Amnesty International s’inquiète de constater que le nombre d’homicides illégaux imputés aux forces de sécurité demeure extrêmement élevé en République dominicaine. Parallèlement, les efforts déployés pour enquêter sur ces faits et traduire en justice les responsables présumés semblent limités à quelques affaires qui ont fait grand bruit, a déclaré ce jour (jeudi 31 août 2000) l’Organisation à l’occasion de la publication d’un document intitulé Dominican Republic: Killings by Security Forces [République dominicaine. Homicides perpétrés par les forces de sécurité].

En 1999, au moins 200 personnes ont été abattues par des membres des forces de sécurité, essentiellement de la police nationale, et de nouvelles victimes ont été recensées au cours des premiers mois de l’année 2000. Si la police invoque souvent des échanges de coups de feu avec des suspects, cette version des faits est fréquemment contestée par des témoins ou infirmée par des éléments de preuve.

En juin 2000, six Haïtiens et un Dominicain, qui venaient de pénétrer en camion sur le territoire dominicain, ont été tués par une patrouille militaire. Une commission d’enquête, composée de représentants de l’armée, a été mise en place. Amnesty International demande instamment que de telles investigations et les éventuelles suites qui leur sont données relèvent non pas d’instances militaires, mais de la justice civile.

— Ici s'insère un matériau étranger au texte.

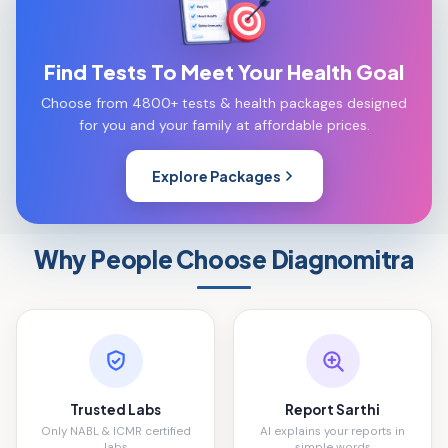
Find Tests To Meet Your Health Goal
Choose from 4800+ tests & health packages designed
for you and your family at affordable prices.
Explore Packages
Why People Choose Diagnomitra
Trusted Labs
Report Sarthi
Only NABL & ICMR certified
AI explains your reports in
labs
simple words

« De récents procès ont montré que des initiatives étaient prises en vue d’amener les responsables présumés de violations des droits humains à rendre compte de leurs actes », a reconnu Amnesty International en évoquant la condamnation, prononcée dans le courant du mois, de membres des forces de sécurité impliqués dans le meurtre du journaliste Orlando Martínez Howley, en 1975, et du père José Antonio Tineo, en 1998.

« Ces exemples, qui demeurent l’exception, doivent dorénavant devenir la règle, a commenté l’Organisation. Il faut mener une enquête exhaustive et impartiale sur chaque mort survenue aux mains des membres des forces de sécurité, et déférer à la justice les personnes soupçonnées d’avoir commis des homicides illégaux. »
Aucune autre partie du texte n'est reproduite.